Esta práctica de canto dio frutos de una manera inusual. Cuando él y Charles A. Welch, ninguno de los cuales cantaba bien, se preparaban para llevar a cabo algunos bautismos y había una turba formada que les advirtió que serían arrojados al río si continuaban. Los dos no les hicieron caso y se pusieron a cantar un himno, que el élder Kimball recordó más tarde que fue “La verdad se refleja en nuestros sentidos”. La muchedumbre parecía hipnotizada y se quedó en silencio. Se llevaron a cabo los bautismos pacíficamente y luego decidieron alejarse de la multitud para confirmar a estas personas como miembros de la Iglesia. Sin embargo, llegó un mensaje pidiéndoles volver y cantar la canción de nuevo. El líder de la turba, Joseph Jarvis, se unió a la Iglesia diciendo que fue por causa de la canción y la presencia del Espíritu Santo lo que causó su conversión.
Su testimonio creció a medida que se familiarizó con las obras del Espíritu Santo. “A menudo me pregunto cuándo uno tiene el Espíritu de Dios. Yo solía pensar que lo tenía en los Estados del Sur, cuando me volví entusiasmado y sensacional, y mi cara estaba roja, y las cuerdas de mi cuello estaban hinchadas, pensé entonces en mi ignorancia, que era el Espíritu Santo. He aprendido desde entonces que el Espíritu de Dios da gozo, paz, paciencia, longanimidad y gentileza, uno tiene el espíritu del perdón y uno ama a las almas de los hijos del hombre “(en Conference Report, octubre de 1918, p. 29).
Su experiencia más poderosa llegó cuando más tarde servía como presidente de misión, una vez más en el sur. Esto significaba que presidía a los misioneros más jóvenes y supervisaba la obra misional. No había edificios de la Iglesia en los cuales reunirse, así que se llevó a cabo una reunión de misioneros en el bosque, donde varios misioneros trabajaron para despejar el área. Un misionero tenía una pierna que se le había hinchado enormemente y no había médicos en la zona. El élder Kimball le dijo que no había manera de que él pudiera ir a la reunión, pero el joven dijo que sintió que toda su misión se arruinaría si faltaba. Él había estado esperando esto con todo su corazón. El élder Kimball se conmovió por su fe y les pidió a dos misioneros que lo llevaran durante la milla en el bosque. Así lo hicieron, y luego, cuando comenzó la reunión, el élder Kimball preguntó a los misioneros lo que habían estado predicando.
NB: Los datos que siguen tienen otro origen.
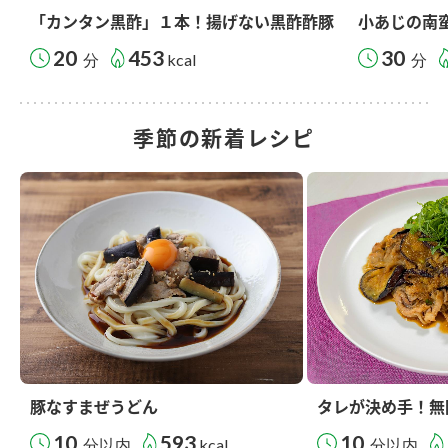
「カンタン黒酢」１本！揚げない黒酢酢豚
小あじの南
20
453
30
分
kcal
分
季節の新着レシピ
豚なすまぜうどん
タレが決め手！無
10
593
10
分以内
kcal
分以内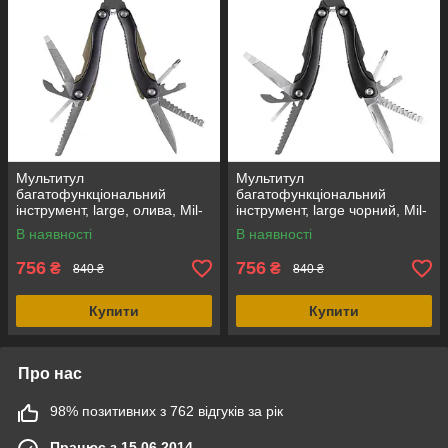
Мультитул
Мультитул
багатофункціональний
багатофункціональний
інструмент, large, олива, Mil-
інструмент, large чорний, Mil-
Tec (Німеччина)
Tec (Німеччина)
В наявності
В наявності
756
756
₴
₴
840 ₴
840 ₴
Купити
Купити
Про нас
98% позитивних з 762 відгуків за рік
Працює з 15.06.2014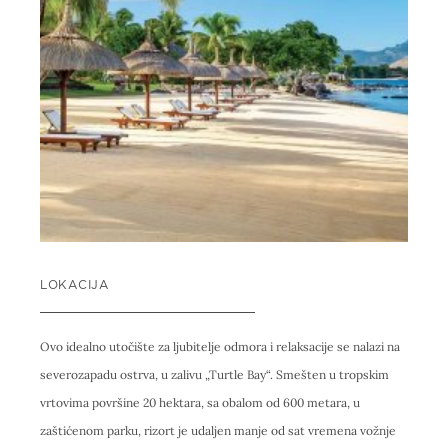
LOKACIJA
Ovo idealno utočište za ljubitelje odmora i relaksacije se nalazi na
severozapadu ostrva, u zalivu „Turtle Bay“. Smešten u tropskim
vrtovima površine 20 hektara, sa obalom od 600 metara, u
zaštićenom parku, rizort je udaljen manje od sat vremena vožnje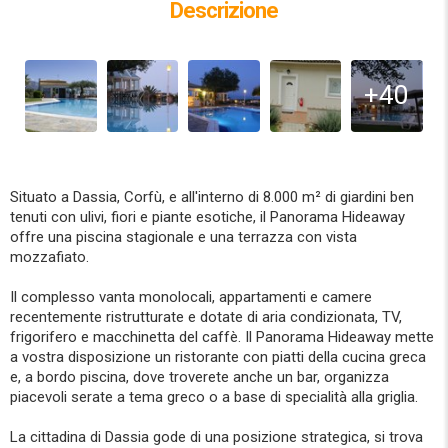
Descrizione
+40
Situato a Dassia, Corfù, e all'interno di 8.000 m² di giardini ben
tenuti con ulivi, fiori e piante esotiche, il Panorama Hideaway
offre una piscina stagionale e una terrazza con vista
mozzafiato.
Il complesso vanta monolocali, appartamenti e camere
recentemente ristrutturate e dotate di aria condizionata, TV,
frigorifero e macchinetta del caffè. Il Panorama Hideaway mette
a vostra disposizione un ristorante con piatti della cucina greca
e, a bordo piscina, dove troverete anche un bar, organizza
piacevoli serate a tema greco o a base di specialità alla griglia.
La cittadina di Dassia gode di una posizione strategica, si trova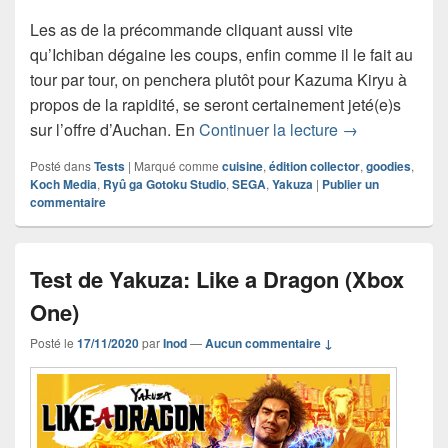
Les as de la précommande cliquant aussi vite
qu’Ichiban dégaine les coups, enfin comme il le fait au
tour par tour, on penchera plutôt pour Kazuma Kiryu à
propos de la rapidité, se seront certainement jeté(e)s
Critique des B
sur l’offre d’Auchan. En
Continuer la lecture
→
Posté dans
Tests
|
Marqué comme
cuisine
,
édition collector
,
goodies
,
Koch Media
,
Ryû ga Gotoku Studio
,
SEGA
,
Yakuza
|
Publier un
commentaire
Test de Yakuza: Like a Dragon (Xbox
One)
Posté le
17/11/2020
par
Inod
—
Aucun commentaire ↓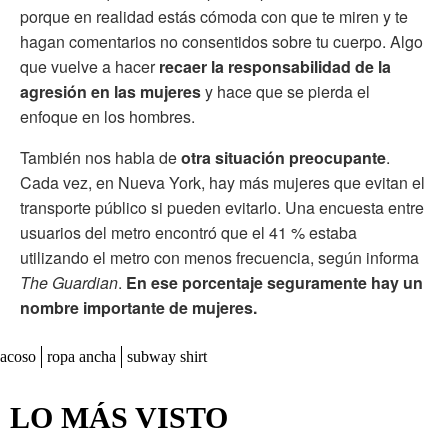
porque en realidad estás cómoda con que te miren y te
hagan comentarios no consentidos sobre tu cuerpo. Algo
que vuelve a hacer
recaer la responsabilidad de la
agresión en las mujeres
y hace que se pierda el
enfoque en los hombres.
También nos habla de
otra situación preocupante
.
Cada vez, en Nueva York, hay más mujeres que evitan el
transporte público si pueden evitarlo. Una encuesta entre
usuarios del metro encontró que el 41 % estaba
utilizando el metro con menos frecuencia, según informa
The Guardian
.
En ese porcentaje seguramente hay un
nombre importante de mujeres.
acoso
ropa ancha
subway shirt
LO MÁS VISTO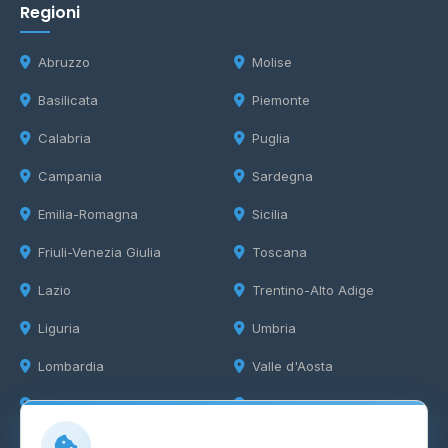
Regioni
Abruzzo
Molise
Basilicata
Piemonte
Calabria
Puglia
Campania
Sardegna
Emilia-Romagna
Sicilia
Friuli-Venezia Giulia
Toscana
Lazio
Trentino-Alto Adige
Liguria
Umbria
Lombardia
Valle d'Aosta
Marche
Veneto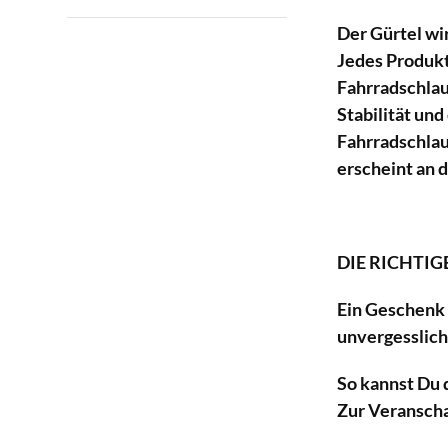
Der Gürtel wir
Jedes Produkt
Fahrradschlauc
Stabilität und
Fahrradschlau
erscheint an 
DIE RICHTIG
Ein Geschenk 
unvergesslich
So kannst Du 
Zur Veranscha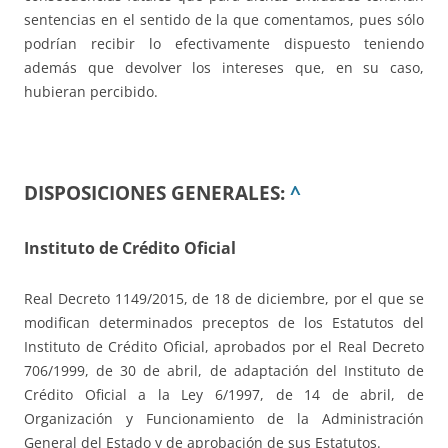
sentencias en el sentido de la que comentamos, pues sólo
podrían recibir lo efectivamente dispuesto teniendo
además que devolver los intereses que, en su caso,
hubieran percibido.
DISPOSICIONES GENERALES:
^
Instituto de Crédito Oficial
Real Decreto 1149/2015, de 18 de diciembre, por el que se
modifican determinados preceptos de los Estatutos del
Instituto de Crédito Oficial, aprobados por el Real Decreto
706/1999, de 30 de abril, de adaptación del Instituto de
Crédito Oficial a la Ley 6/1997, de 14 de abril, de
Organización y Funcionamiento de la Administración
General del Estado y de aprobación de sus Estatutos.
Ellos respondieron que estaban enseñando el evangelio de Jesucristo. Él preguntó si ellos enseñaban que, como poseedores del sacerdocio, tenían el poder y la autoridad para sanar a los enfermos. Ellos asintieron afirmativamente. Luego les preguntó por qué lo estaban predicando si ellos no lo creían. El hombre joven con la pierna lesionada, dijo que él lo creía y se trasladó a un tronco. Los otros misioneros, entendiendo el punto del que se estaba hablando, se reunieron en torno a él y le dieron una bendición de salud. Él fue sanado allí mismo, mientras lo observaban. A continuación, sanaron a los otros misioneros que estaban enfermos.
Aunque J. Golden Kimball desarrolló una reputación como el Apóstol Grosero, mirando más allá, las leyendas muestran a un hombre con una fe profunda y un liderazgo capaz… aunque a veces era de naturaleza poco ortodoxa.